Posix Pangrams (#97)

The three rules of Ruby Q.:

  1. Please do not post any solutions or spoiler discussion for this quiz
    until
    48 hours have passed from the time on this message.

  2. Support Ruby Q. by submitting ideas as often as you can:

http://www.rubyquiz.com/

  1. Enjoy!

Suggestion: A [QUIZ] in the subject of emails about the problem helps
everyone
on Ruby T. follow the discussion. Please reply to the original quiz
message,
if you can.

-=-=-=-=-=-=-=-=-=-=-=-=-=-=-=-=-=-=-=-=-=-=-=-=-=-=-=-=-=-=-=-=-=-=-=-=-=-=-=-=

by Martin DeMello

A pangram is a sentence containing every letter of the alphabet at least
once (a
famous example in English being “the quick brown fox jumps over the lazy
dog”).
For maximum style points a pangram should read smoothly, and have both
as few
repeated letters as possible (ideally zero), and as few words as
possible.

This quiz extends the idea to the posix utilities[1] - write a program
to find
pangrammatic collections of posix utilities that (1) use the fewest
utilities
and (2) have the minimum number of repeated letters. In either case,
break ties
on the other criterion; that is, your first solution should also have as
few
repeated letters as possible, and your second one should use as few
utilities as
possible.

[1] http://www.unix.org/version3/apis/cu.html has a complete list

On Fri, Oct 06, 2006 at 10:19:10PM +0900, Ruby Q. wrote:

on the other criterion; that is, your first solution should also have as few
repeated letters as possible, and your second one should use as few utilities as
possible.

Interesting. I had a high school chemistry teacher who had us play
similar games with symbols of the periodic table.

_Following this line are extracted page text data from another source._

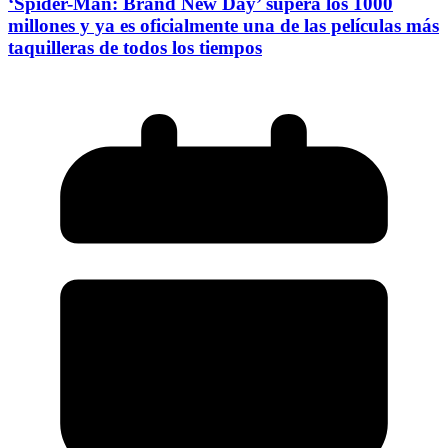
‘Spider-Man: Brand New Day’ supera los 1000
millones y ya es oficialmente una de las películas más
taquilleras de todos los tiempos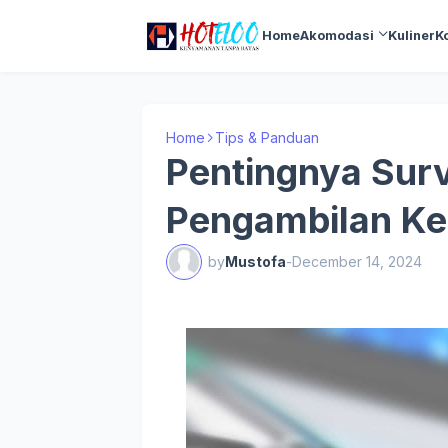
Home
Akomodasi
Kuliner
K
Home
Tips & Panduan
Pentingnya Surv
Pengambilan Ke
by
Mustofa
-
December 14, 2024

Interesting. I had a high school chemistry teacher who had us play
similar games with symbols of the periodic table.

It’s really all about trying to make swearwords, isn’t it? Copper is
your friend.

On the unix front, I nominate ‘mingetty’.

Martin

Logan C. [email protected] writes:

Interesting. I had a high school chemistry teacher who had us play
similar games with symbols of the periodic table.

We use to play that because the lessons are so boring. :slight_smile:

Longest English words made up from chemical symbols:

THErMoPHOsPHOrEsCEnCe
NONRePReSEnTaTIONAlISm

Longest German words made up from chemical symbols:

INFLaTiONSINdIKAtOReN
AuSLaNdSINVEsTiTIONeN
KNOTeNReCHNErAPPLiKAtION

Martin C. wrote:

It’s really all about trying to make swearwords, isn’t it? Copper is
your friend.

On the unix front, I nominate ‘mingetty’.

My innocent eyes!

hurries to cover the pickle jar with small white round objects floating
in formaldehyde with a cloth

David V.

Christian N. wrote:

THErMoPHOsPHOrEsCEnCe
NONRePReSEnTaTIONAlISm

Longest German words made up from chemical symbols:

INFLaTiONSINdIKAtOReN
AuSLaNdSINVEsTiTIONeN
KNOTeNReCHNErAPPLiKAtION

I love that kind of wordplay. I appreciate your
sharing it.

Thanks,
Hydrogen Aluminum

Ruby Q. [email protected] writes:

possible.
Who has a better solution than these?

“awk chgrp df jobs lex mv tty uniq zcat”
“awk chgrp df join lex mv tty qsub zcat”

I think these are optimal for both (1) and (2).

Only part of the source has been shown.